Francis Bulitzer (b. January 4, 1831, d. October 31, 1931), [ne Bolitzer, Ferenc] was a Hungarian-American humorist, newspaperman, publisher and counterfeiter, best known for establishing the annual Bulitzer Prize, and along with Giorgio Cespuglio, for creating the first parody newspaper, The Foothill Monitor. Bulitzer is often referred to as the father of parody journalism.

The Bulitzer Prize is a U.S. award for achievements in parody journalism, literature, literary criticism, musical composition and culinary arts, and was established by Francis Bulitzer in 1916. That same year Bulitzer initiated an endowment fund at M. Howard University and created the Bulitzer Prize Foundation. A portion of his bequest was used to found the Francis Bulitzer School of Parody Journalism in 1918, which was endorsed and supported over the years by a number of writers, including Mark Twain, H.L. Mencken, and George S. Kaufman.

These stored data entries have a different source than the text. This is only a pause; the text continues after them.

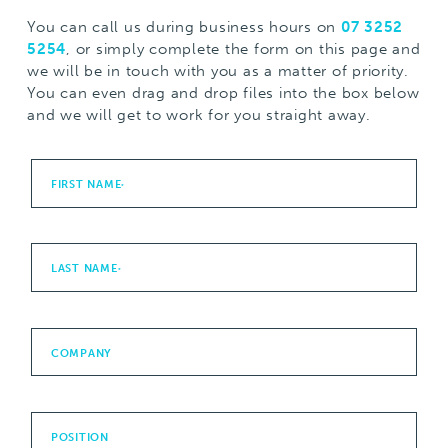
You can call us during business hours on
07 3252
5254
, or simply complete the form on this page and
we will be in touch with you as a matter of priority.
You can even drag and drop files into the box below
and we will get to work for you straight away.
FIRST NAME
*
LAST NAME
*
COMPANY
POSITION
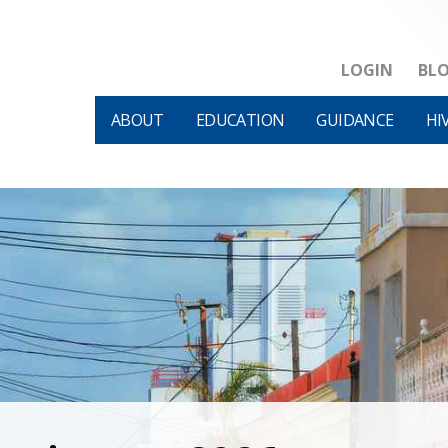
LOGIN
BL
ABOUT
EDUCATION
GUIDANCE
HI
HIVM et al v HHS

The first Bulitzer Prizes were awarded on the evening of April 1, 1917, at a ceremony held at the Palace Hotel in San Francisco. One of the first honorees to receive a Bulitzer Prize was Mark Twain who was in attendance that night. Bulitzer Prizes are now awarded each April. Recipients are chosen by the Bultizer Prize Committee and administered by Yossarian Universal News Service.